Entries shown section start

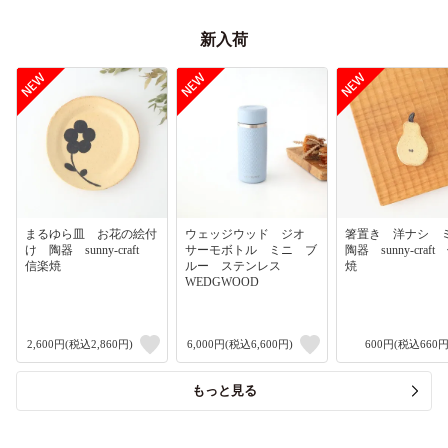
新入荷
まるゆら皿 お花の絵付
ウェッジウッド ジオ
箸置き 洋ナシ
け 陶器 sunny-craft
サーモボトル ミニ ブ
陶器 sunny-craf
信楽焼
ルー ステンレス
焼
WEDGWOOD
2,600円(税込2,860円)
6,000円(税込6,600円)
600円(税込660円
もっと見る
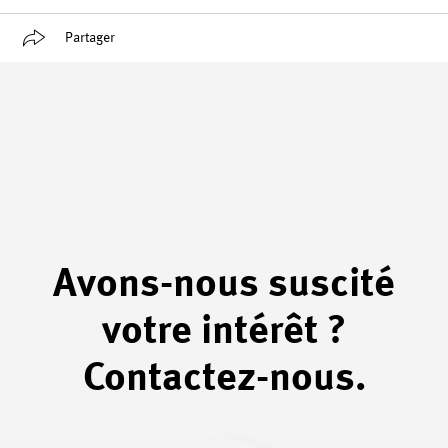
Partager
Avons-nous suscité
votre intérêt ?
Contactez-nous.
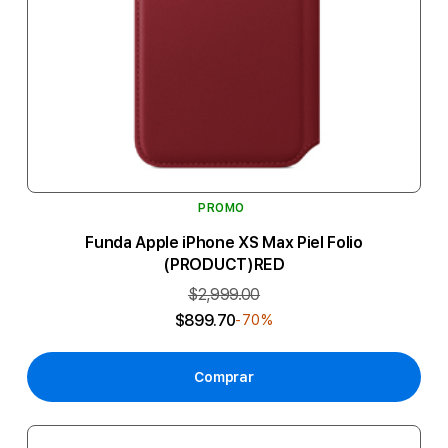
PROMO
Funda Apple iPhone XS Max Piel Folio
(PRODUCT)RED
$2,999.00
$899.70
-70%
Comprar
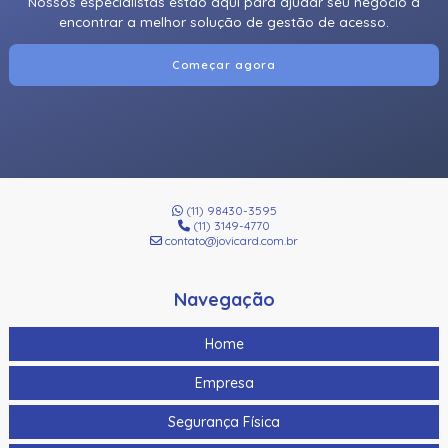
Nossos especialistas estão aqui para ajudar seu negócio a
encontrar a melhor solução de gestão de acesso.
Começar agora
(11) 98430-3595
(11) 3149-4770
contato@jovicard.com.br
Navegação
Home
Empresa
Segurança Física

Entries shown section end
Entries shown section start

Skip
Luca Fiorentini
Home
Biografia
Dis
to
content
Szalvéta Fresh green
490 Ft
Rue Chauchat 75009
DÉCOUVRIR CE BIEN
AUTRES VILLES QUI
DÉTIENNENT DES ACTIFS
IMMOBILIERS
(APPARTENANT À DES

Entries shown section end

**What you are asked to do**
An exact copy of the lines above, from the one containing "contato@jovicard.com.br" through the one containing "Segurança Física", is the whole of the answer.

**Answer area**
contato@jovicard.com.br
Navegação
Home
Empresa
Segurança Física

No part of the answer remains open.